Isabel is a 34 year old single mother. She is father and mother to her two daughters. The oldest is 12, and the youngest is 7. They both go to the same school. They live in the Imperial city of Cusco, Peru.   Her last name is not given to protect her identity.  She alternates her activities between the household and private courses that she teaches. She teaches private classes that reinforce mathematical reasoning, verbal reasoning, languages, and physics, etc. She teaches classes in the afternoons for students who are getting low grades in school. She has been doing this for several years. It has gone very well for her thanks to the effort she puts into her work. She is a fighter, and she is enterprising. She devotes herself to teaching with much joy.

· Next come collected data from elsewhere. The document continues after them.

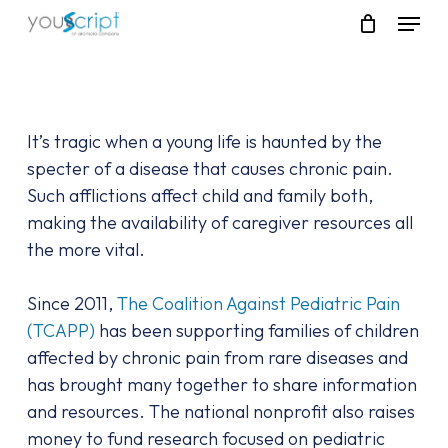
Skip
Menu
to
main
content
It’s tragic when a young life is haunted by the
specter of a disease that causes chronic pain.
Such afflictions affect child and family both,
making the availability of caregiver resources all
the more vital.
Since 2011,
The Coalition Against Pediatric Pain
(TCAPP)
has been supporting families of children
affected by chronic pain from rare diseases and
has brought many together to share information
and resources. The national nonprofit also raises
money to fund research focused on pediatric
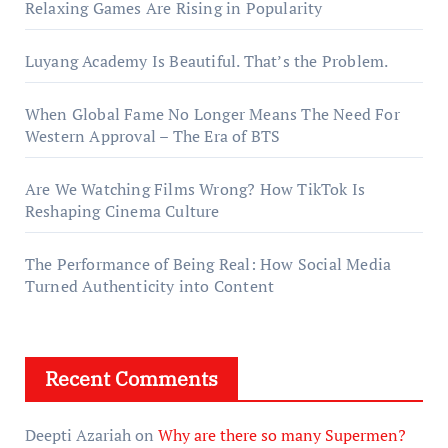
Relaxing Games Are Rising in Popularity
Luyang Academy Is Beautiful. That’s the Problem.
When Global Fame No Longer Means The Need For
Western Approval – The Era of BTS
Are We Watching Films Wrong? How TikTok Is
Reshaping Cinema Culture
The Performance of Being Real: How Social Media
Turned Authenticity into Content
Recent Comments
Deepti Azariah
on
Why are there so many Supermen?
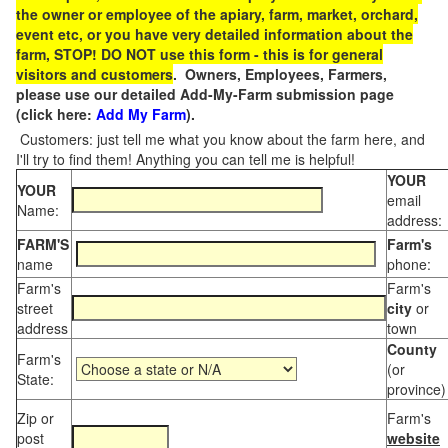
the owner or employee of the apiary, farm, market, orchard,
event etc, or you have very detailed information about the
farm, STOP! DO NOT use this form - this is for general
visitors and customers
. Owners, Employees, Farmers,
please use our detailed Add-My-Farm submission page
(click here:
Add My Farm
).
Customers: just tell me what you know about the farm here, and
I'll try to find them! Anything you can tell me is helpful!
YOUR
YOUR
email
Name:
address:
FARM'S
Farm's
name
phone:
Farm's
Farm's
street
city
or
address
town
County
Farm's
(or
State:
province)
Zip or
Farm's
post
website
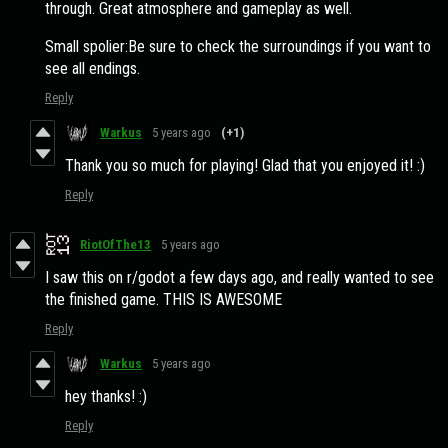
through. Great atmosphere and gameplay as well.
Small spolier:Be sure to check the surroundings if you want to
see all endings.
Reply
Warkus
5 years ago
(+1)
Thank you so much for playing! Glad that you enjoyed it! :)
Reply
RiotOfThe13
5 years ago
I saw this on r/godot a few days ago, and really wanted to see
the finished game. THIS IS AWESOME
Reply
Warkus
5 years ago
hey thanks! :)
Reply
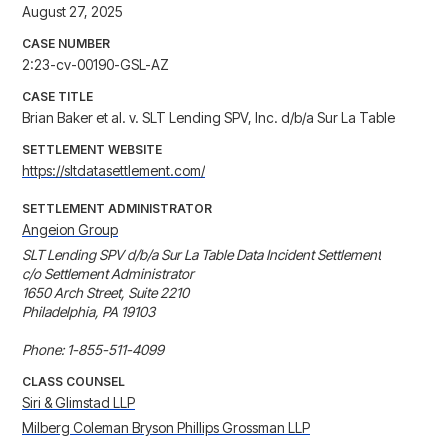
August 27, 2025
CASE NUMBER
2:23-cv-00190-GSL-AZ
CASE TITLE
Brian Baker et al. v. SLT Lending SPV, Inc. d/b/a Sur La Table
SETTLEMENT WEBSITE
https://sltdatasettlement.com/
SETTLEMENT ADMINISTRATOR
Angeion Group
SLT Lending SPV d/b/a Sur La Table Data Incident Settlement

c/o Settlement Administrator

1650 Arch Street, Suite 2210

Philadelphia, PA 19103

Phone: 1-855-511-4099
CLASS COUNSEL
Siri & Glimstad LLP
Milberg Coleman Bryson Phillips Grossman LLP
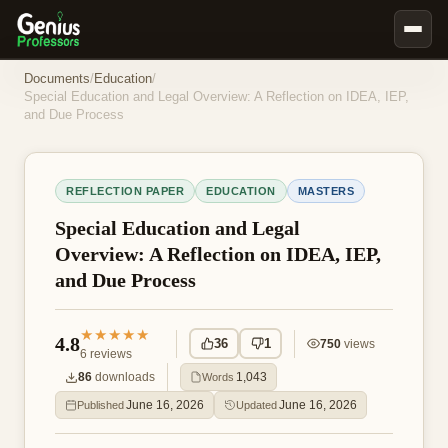
Book Notes
Documents
/
Education
/
Special Education and Legal Overview: A Reflection on IDEA, IEP,
Documents
and Due Process
Our Writers
Nursing Assignment Help
REFLECTION PAPER
EDUCATION
MASTERS
Business Assignment Help
Special Education and Legal
MBA Assignment Help
Overview: A Reflection on IDEA, IEP,
and Due Process
Business Law Assignment Help
Psychology Assignment Help
★★★★★
4.8
36
1
750
views
Economics Assignment Help
6
reviews
86
downloads
1,043
Words
Marketing Assignment Help
June 16, 2026
June 16, 2026
Published
Updated
Geography Assignment Help
MY ACCOUNT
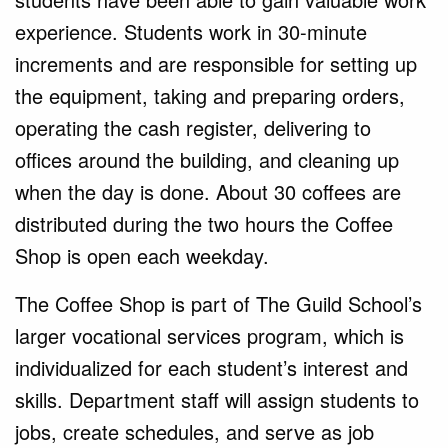
experience. Students work in 30-minute
increments and are responsible for setting up
the equipment, taking and preparing orders,
operating the cash register, delivering to
offices around the building, and cleaning up
when the day is done. About 30 coffees are
distributed during the two hours the Coffee
Shop is open each weekday.
The Coffee Shop is part of The Guild School’s
larger vocational services program, which is
individualized for each student’s interest and
skills. Department staff will assign students to
jobs, create schedules, and serve as job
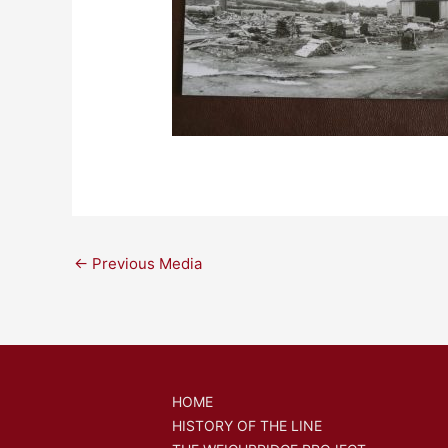
←
Previous Media
HOME
HISTORY OF THE LINE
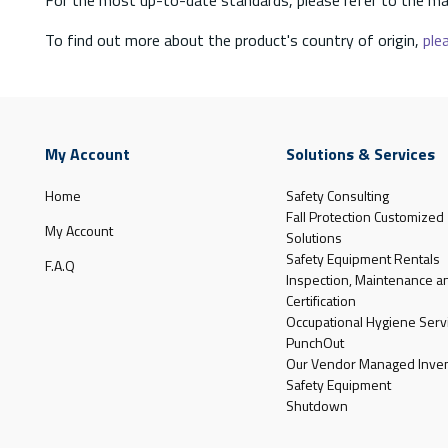
To find out more about the product's country of origin,
plea
My Account
Solutions & Services
Home
Safety Consulting
Fall Protection Customized
My Account
Solutions
Safety Equipment Rentals
F.A.Q
Inspection, Maintenance a
Certification
Occupational Hygiene Serv
PunchOut
Our Vendor Managed Inven
Safety Equipment
Shutdown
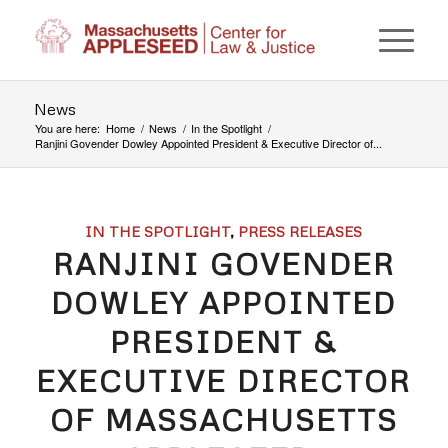
News
You are here:
Home
/
News
/
In the Spotlight
/
Ranjini Govender Dowley Appointed President & Executive Director of...
IN THE SPOTLIGHT
,
PRESS RELEASES
RANJINI GOVENDER
DOWLEY APPOINTED
PRESIDENT &
EXECUTIVE DIRECTOR
OF MASSACHUSETTS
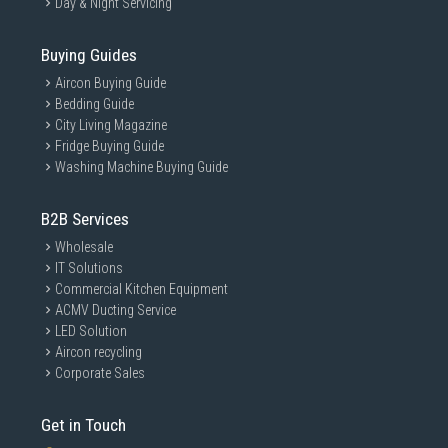
Day & Night Servicing
Buying Guides
Aircon Buying Guide
Bedding Guide
City Living Magazine
Fridge Buying Guide
Washing Machine Buying Guide
B2B Services
Wholesale
IT Solutions
Commercial Kitchen Equipment
ACMV Ducting Service
LED Solution
Aircon recycling
Corporate Sales
Get in Touch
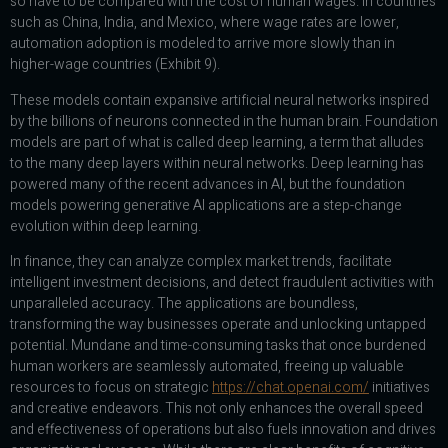
so have to be compared with the cost of human wages. In countries
such as China, India, and Mexico, where wage rates are lower,
automation adoption is modeled to arrive more slowly than in
higher-wage countries (Exhibit 9).
These models contain expansive artificial neural networks inspired
by the billions of neurons connected in the human brain. Foundation
models are part of what is called deep learning, a term that alludes
to the many deep layers within neural networks. Deep learning has
powered many of the recent advances in AI, but the foundation
models powering generative AI applications are a step-change
evolution within deep learning.
In finance, they can analyze complex market trends, facilitate
intelligent investment decisions, and detect fraudulent activities with
unparalleled accuracy. The applications are boundless,
transforming the way businesses operate and unlocking untapped
potential. Mundane and time-consuming tasks that once burdened
human workers are seamlessly automated, freeing up valuable
resources to focus on strategic
https://chat.openai.com/
initiatives
and creative endeavors. This not only enhances the overall speed
and effectiveness of operations but also fuels innovation and drives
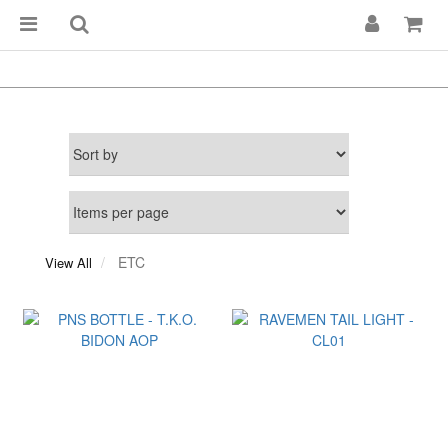
ETC
View All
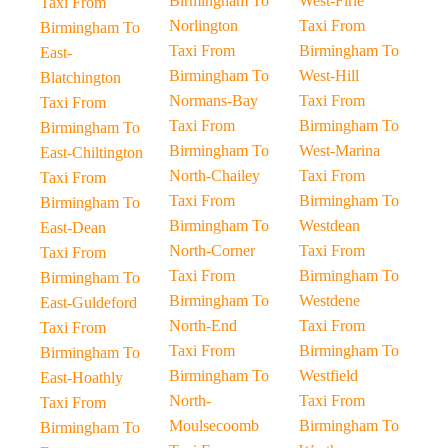
Birmingham To
West-Firle
Taxi From
Norlington
Taxi From
Birmingham To
Taxi From
Birmingham To
East-
Birmingham To
West-Hill
Blatchington
Normans-Bay
Taxi From
Taxi From
Taxi From
Birmingham To
Birmingham To
Birmingham To
West-Marina
East-Chiltington
North-Chailey
Taxi From
Taxi From
Taxi From
Birmingham To
Birmingham To
Birmingham To
Westdean
East-Dean
North-Corner
Taxi From
Taxi From
Taxi From
Birmingham To
Birmingham To
Birmingham To
Westdene
East-Guldeford
North-End
Taxi From
Taxi From
Taxi From
Birmingham To
Birmingham To
Birmingham To
Westfield
East-Hoathly
North-
Taxi From
Taxi From
Moulsecoomb
Birmingham To
Birmingham To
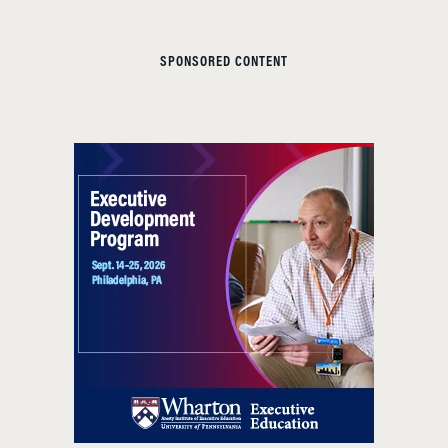
SPONSORED CONTENT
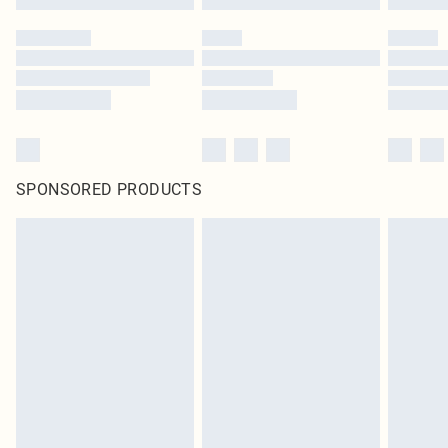
SPONSORED PRODUCTS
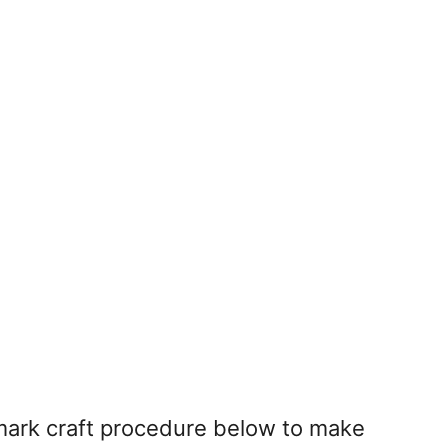
mark craft procedure below to make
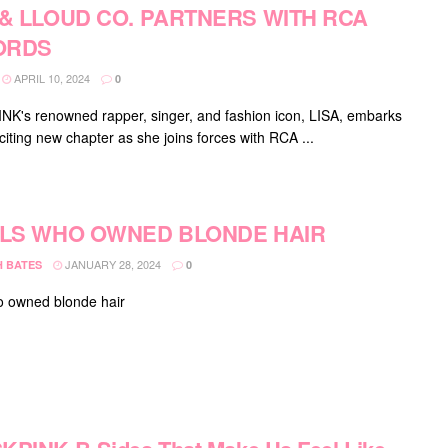
 & LLOUD CO. PARTNERS WITH RCA
ORDS
APRIL 10, 2024
0
K's renowned rapper, singer, and fashion icon, LISA, embarks
citing new chapter as she joins forces with RCA ...
OLS WHO OWNED BLONDE HAIR
JANUARY 28, 2024
H BATES
0
o owned blonde hair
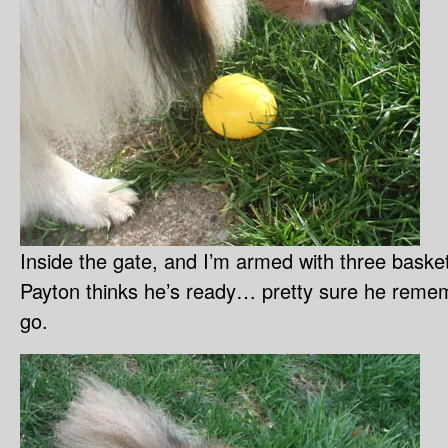
Inside the gate, and I’m armed with three baske
Payton thinks he’s ready… pretty sure he rem
go.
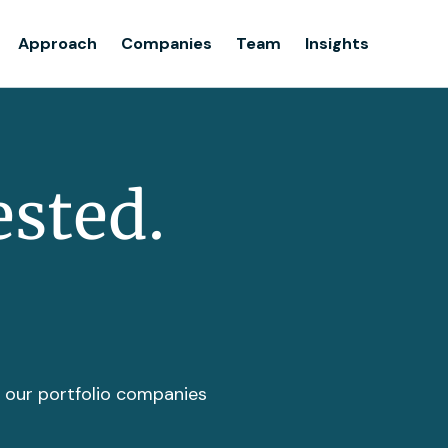
Team
Approach
Companies
Team
Insights
Insights
ested.
t our portfolio companies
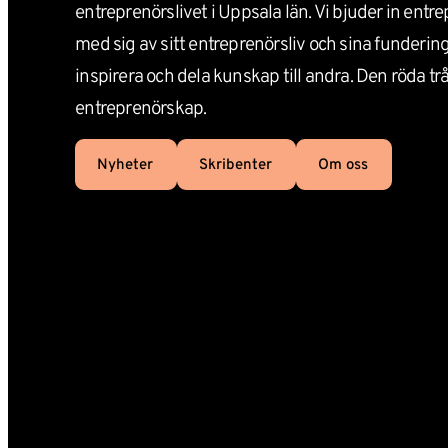
entreprenörslivet i Uppsala län. Vi bjuder in entre
med sig av sitt entreprenörsliv och sina funderinga
inspirera och dela kunskap till andra. Den röda tråde
entreprenörskap.
Nyheter
Skribenter
Om oss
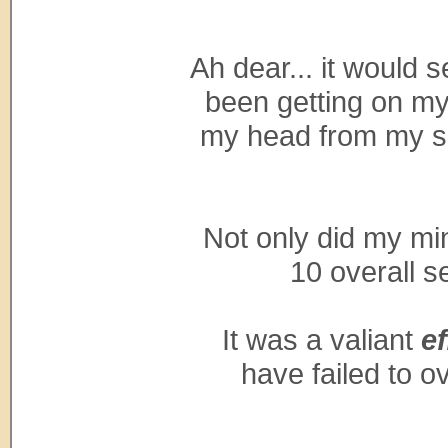
Ah dear... it would s
been getting on my 
my head from my sh
Not only did my min
10 overall s
It was a valiant
ef
have failed to o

Federita Garcia is a 73-year-old farmer from Talibon, Bohol in the Phillipines. She has been tilling the rice field to be able to ensure enough food for the family.  She is borrowing money for the rental of farm equipment.

Jenart Ebonimen is 46 years old and married with 9 children. Her husband sells planks at retail prices to his customers. She cooks and sells fufu at wholesale and retail prices to her customers. Fufu comes from fermented cassava.

Teresita is 51 years old with 11 children who range in age from 10 to 32 years old. Most of the younger ones are still in school but the older children are already working and helping to support the family. This family of 13 lives in the village of Bi-ao, in the town of Binalbagan, Negros Occidental, Phillipines.  To help her husband support their family, Teresita started with pig fattening and raising chickens, selling the chickens in the local market after raising them for 45 days. This venture became a family affair as the younger kids were able to help with the chores of feeding the animals and cleaning their pens, which were all located in the backyard of their house.

Virginia sells a variety of products from her store in Bolivia, and also has another business selling eggs. Her husband is a gardener and bricklayer and he often travels, leaving her in charge of the home. She has 5 children, but they are already independent except for the youngest, who studies at the University where his mother covers his expenses.
In keeping with the students' desire to help as many people as possible, I also chose one group of 13 individuals from Bolivia.

They need the loan to further their clothing businesses.

In six to twelve months, these loans will be repaid and once 
again can be re-invested in other people fighting poverty. 
It was truly the gift that keeps on giving.  
I hope everyone will consider Kiva this holiday season.